Test instructions: There are two boxes each with n sugars, randomly selected one at a time (probability is p,1-p), and then eaten, until one time, you open the box to find, no sugar!
Enter N,p to find the mathematical expectation of the number of sugars in the other box.
Analysis: First do not say this problem more pits, the first to use a long double to achieve high precision, I first use the double has WA, and later looked at the puzzle is a long double,
Changed, can always change the wrong, how the output is 2.00000, made a night, really no language, because I input the output data type is a long double,
The result has been wrong, maybe my compiler is C89, and C, input and output format is different, but I changed to C99 is not right ...

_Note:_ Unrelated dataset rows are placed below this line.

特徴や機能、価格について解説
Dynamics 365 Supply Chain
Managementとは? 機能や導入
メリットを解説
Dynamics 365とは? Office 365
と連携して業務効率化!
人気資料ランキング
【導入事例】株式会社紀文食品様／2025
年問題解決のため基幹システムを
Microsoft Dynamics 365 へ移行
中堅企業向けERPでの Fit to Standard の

The last look at the puzzle understand that the input and output does not need so high precision, double is enough, can be considered a waste of the night time ... Tragic
The following analysis of the problem:
First of all we don't know which box to open last, so we need to consider that when the last Open is the first one, when the other one has I, then it must have been opened before
n+ (n-i) times box, where n times is the first box, n-i Times is the second box, which is obviously a two-item distribution, so the probability is C (2n-i, N) pn+1 (1-p) n-i, this place
Be sure to note that it is n+1, not n, because we have to count the last one.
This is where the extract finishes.